Sunday, April 16, 2017

Paying Attention to Detail

For many years, I have been meeting friends and clients for coffee at a local shop that is convenient to my house. We sit there for an hour or an hour and a half discussing manuscripts, or in the case of my friends, chit-chatting about this and that. For at least a decade, I have texted, emailed, or verbally requested people to meet me at Timothy's World of Coffee. Yet I just realized last week that there is no such location.

To my great surprise, I looked up the coffee shop online to confirm their hours only to discover that the name of the restaurant is Timothy's World Coffee. Aside from feeling momentarily embarrassed, I was stunned. How could I have sat in that coffee shop for ten years looking at the name on the wall or passing by in my car with Timothy's World Coffee glaring back at me so blatantly? What happened? How did I miss that?

I believe that my mind just filled in the blank. I had always thought that it was Timothy's World of Coffee, and so I saw what I wanted to see. I saw what I expected to see. It took me more than ten years to see what actually was.

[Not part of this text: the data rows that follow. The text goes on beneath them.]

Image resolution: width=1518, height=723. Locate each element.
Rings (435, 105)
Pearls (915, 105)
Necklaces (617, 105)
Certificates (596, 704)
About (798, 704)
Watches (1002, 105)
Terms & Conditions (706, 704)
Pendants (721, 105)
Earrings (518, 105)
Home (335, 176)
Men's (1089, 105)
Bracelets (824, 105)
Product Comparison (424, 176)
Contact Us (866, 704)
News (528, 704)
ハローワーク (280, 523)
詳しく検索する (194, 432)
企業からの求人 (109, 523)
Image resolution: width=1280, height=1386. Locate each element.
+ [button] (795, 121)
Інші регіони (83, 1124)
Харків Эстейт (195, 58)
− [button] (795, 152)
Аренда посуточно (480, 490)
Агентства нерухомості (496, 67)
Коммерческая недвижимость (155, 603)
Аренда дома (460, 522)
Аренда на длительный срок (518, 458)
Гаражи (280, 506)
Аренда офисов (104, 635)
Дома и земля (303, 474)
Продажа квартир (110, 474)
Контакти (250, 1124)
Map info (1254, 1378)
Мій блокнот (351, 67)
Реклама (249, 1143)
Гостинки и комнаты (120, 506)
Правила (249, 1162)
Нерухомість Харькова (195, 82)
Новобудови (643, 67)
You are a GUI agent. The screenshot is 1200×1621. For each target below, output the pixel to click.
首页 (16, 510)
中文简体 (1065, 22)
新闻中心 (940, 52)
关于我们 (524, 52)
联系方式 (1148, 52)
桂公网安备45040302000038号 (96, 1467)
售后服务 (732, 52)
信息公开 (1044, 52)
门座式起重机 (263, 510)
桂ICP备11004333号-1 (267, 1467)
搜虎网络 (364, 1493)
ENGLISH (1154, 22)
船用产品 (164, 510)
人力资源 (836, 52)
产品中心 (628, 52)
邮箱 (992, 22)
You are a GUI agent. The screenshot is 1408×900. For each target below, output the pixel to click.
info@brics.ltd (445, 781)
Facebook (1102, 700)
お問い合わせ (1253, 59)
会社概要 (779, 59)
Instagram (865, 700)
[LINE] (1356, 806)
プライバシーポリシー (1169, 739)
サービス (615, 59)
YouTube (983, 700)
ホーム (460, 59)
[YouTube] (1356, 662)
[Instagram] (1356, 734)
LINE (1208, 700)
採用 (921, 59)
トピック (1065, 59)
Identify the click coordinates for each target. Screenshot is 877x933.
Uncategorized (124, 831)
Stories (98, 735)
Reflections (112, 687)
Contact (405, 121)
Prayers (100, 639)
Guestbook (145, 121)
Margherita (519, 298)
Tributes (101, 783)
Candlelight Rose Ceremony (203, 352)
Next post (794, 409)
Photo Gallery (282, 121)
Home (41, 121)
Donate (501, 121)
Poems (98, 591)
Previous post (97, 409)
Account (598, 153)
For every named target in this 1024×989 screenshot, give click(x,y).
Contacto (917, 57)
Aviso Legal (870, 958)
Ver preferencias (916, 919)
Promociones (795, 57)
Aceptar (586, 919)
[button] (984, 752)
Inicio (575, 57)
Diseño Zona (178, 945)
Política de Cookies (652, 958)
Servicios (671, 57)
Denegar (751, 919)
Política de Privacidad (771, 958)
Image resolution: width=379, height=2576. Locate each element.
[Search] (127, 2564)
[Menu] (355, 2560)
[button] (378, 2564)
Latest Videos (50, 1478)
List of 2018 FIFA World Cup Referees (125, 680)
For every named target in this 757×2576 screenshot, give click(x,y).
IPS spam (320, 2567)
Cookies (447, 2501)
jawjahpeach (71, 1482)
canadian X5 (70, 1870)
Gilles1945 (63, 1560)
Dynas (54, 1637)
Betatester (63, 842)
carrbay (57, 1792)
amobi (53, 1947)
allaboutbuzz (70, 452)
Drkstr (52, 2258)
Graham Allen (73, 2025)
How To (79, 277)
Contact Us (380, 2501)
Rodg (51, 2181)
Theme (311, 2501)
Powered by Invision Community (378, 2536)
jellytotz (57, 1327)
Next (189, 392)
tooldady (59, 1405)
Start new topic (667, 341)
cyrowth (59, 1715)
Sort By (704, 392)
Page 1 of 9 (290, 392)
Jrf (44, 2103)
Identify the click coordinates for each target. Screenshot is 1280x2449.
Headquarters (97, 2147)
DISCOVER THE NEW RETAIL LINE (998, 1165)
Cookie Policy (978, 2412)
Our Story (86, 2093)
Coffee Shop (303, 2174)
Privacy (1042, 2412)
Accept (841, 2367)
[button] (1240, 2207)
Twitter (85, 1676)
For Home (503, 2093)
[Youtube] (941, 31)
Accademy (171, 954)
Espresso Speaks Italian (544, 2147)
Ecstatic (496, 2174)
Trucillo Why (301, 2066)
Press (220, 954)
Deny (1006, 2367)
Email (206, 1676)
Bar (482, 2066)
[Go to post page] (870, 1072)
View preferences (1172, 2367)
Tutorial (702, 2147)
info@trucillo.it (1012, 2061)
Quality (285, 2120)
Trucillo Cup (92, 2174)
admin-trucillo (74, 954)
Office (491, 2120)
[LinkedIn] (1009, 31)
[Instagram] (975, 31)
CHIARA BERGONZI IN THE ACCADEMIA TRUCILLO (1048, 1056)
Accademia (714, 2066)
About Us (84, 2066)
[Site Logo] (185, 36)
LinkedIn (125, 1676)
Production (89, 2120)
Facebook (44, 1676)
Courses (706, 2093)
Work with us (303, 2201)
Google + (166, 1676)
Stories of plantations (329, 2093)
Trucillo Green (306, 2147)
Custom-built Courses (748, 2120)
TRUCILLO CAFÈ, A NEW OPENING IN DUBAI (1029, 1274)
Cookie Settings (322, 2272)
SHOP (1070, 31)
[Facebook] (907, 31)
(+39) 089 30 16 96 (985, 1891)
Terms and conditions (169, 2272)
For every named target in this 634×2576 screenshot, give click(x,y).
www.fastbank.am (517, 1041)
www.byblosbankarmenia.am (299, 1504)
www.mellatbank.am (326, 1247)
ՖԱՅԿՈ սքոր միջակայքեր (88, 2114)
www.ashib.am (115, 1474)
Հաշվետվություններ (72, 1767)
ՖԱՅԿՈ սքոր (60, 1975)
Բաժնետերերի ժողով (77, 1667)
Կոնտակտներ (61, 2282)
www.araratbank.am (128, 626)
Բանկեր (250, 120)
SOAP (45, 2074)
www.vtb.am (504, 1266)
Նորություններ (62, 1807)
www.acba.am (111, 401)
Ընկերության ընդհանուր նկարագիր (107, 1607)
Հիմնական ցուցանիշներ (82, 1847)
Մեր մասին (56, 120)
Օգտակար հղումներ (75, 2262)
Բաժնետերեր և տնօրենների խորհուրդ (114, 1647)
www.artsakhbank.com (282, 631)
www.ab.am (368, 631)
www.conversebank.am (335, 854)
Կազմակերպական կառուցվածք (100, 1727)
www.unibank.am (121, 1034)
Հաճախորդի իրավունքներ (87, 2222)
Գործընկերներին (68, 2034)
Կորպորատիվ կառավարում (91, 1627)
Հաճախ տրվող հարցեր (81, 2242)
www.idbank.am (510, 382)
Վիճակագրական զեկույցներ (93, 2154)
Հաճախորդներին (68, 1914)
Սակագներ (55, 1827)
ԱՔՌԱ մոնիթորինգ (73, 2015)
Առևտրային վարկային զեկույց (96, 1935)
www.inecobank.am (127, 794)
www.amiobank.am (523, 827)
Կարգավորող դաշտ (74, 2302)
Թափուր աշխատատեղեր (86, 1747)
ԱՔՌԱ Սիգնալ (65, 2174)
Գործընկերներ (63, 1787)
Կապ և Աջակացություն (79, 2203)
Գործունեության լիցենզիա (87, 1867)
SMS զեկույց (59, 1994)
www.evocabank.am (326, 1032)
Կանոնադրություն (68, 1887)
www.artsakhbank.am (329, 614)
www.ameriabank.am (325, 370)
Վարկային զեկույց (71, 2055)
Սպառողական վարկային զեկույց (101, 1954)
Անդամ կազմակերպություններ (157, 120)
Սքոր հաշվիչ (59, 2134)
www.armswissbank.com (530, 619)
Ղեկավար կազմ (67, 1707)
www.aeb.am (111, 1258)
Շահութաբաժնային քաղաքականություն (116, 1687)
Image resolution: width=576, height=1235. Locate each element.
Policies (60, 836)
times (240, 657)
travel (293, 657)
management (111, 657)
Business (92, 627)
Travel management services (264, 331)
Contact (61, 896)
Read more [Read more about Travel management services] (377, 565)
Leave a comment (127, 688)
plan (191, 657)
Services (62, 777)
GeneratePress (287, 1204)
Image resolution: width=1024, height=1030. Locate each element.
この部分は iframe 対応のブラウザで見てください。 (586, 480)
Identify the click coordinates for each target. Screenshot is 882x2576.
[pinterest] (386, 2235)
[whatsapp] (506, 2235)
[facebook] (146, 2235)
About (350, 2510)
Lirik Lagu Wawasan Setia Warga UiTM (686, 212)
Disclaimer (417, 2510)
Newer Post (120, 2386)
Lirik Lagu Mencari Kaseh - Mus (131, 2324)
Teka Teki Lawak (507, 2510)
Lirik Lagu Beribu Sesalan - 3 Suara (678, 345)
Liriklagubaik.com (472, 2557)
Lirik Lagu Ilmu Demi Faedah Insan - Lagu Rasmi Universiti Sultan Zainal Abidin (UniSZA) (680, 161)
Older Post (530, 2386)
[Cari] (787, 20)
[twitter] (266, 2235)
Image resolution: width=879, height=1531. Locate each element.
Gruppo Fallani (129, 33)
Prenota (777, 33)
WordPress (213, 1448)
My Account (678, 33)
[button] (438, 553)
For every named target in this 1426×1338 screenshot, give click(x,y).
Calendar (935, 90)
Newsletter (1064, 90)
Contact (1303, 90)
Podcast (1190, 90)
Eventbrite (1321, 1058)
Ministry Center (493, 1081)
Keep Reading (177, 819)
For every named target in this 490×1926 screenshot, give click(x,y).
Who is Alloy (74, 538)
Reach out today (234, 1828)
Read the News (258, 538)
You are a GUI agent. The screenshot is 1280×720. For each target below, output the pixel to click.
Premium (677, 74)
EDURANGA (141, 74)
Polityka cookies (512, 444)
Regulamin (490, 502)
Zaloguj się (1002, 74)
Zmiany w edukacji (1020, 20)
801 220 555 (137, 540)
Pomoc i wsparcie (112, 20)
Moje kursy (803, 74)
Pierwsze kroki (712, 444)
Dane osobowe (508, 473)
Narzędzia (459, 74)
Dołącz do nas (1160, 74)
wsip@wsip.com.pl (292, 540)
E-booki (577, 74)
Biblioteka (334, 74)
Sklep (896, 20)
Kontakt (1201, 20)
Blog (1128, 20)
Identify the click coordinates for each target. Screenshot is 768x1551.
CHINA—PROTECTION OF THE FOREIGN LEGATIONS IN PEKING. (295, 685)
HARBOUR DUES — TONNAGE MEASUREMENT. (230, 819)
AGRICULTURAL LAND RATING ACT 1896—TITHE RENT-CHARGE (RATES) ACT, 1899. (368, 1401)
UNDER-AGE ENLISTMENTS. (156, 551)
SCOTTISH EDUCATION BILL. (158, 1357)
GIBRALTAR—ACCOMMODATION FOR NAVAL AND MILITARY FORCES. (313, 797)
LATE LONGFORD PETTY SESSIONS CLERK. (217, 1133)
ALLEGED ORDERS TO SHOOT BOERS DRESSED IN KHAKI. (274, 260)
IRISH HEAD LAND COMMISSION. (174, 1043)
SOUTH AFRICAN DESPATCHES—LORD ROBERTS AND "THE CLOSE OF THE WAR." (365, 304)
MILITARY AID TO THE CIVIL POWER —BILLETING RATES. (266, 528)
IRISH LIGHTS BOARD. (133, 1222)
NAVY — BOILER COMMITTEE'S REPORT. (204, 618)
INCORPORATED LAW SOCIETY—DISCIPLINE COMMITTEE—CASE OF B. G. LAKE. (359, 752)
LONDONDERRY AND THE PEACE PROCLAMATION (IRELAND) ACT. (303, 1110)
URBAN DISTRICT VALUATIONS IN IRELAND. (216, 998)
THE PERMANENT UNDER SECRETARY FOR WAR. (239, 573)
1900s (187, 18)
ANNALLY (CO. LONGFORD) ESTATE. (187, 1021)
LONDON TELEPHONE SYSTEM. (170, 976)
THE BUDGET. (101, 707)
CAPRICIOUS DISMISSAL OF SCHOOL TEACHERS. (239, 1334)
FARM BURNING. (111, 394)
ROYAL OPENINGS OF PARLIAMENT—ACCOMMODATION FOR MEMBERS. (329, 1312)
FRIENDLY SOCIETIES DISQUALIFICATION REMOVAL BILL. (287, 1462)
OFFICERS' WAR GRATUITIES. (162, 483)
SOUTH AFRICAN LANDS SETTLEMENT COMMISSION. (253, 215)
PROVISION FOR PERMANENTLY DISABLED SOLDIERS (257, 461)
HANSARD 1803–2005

This is just a cautionary warning for writers to find other ways to proofread your material. You don't have to have someone else do it, but make sure that you are alert and that your mind is open to the possibility that you could have made a mistake that you aren't aware of. Also, double check. Ask Siri or Alexa. They know everything. Google it. Don't assume that you know what you think you know. Sometimes our mind can play tricks on us.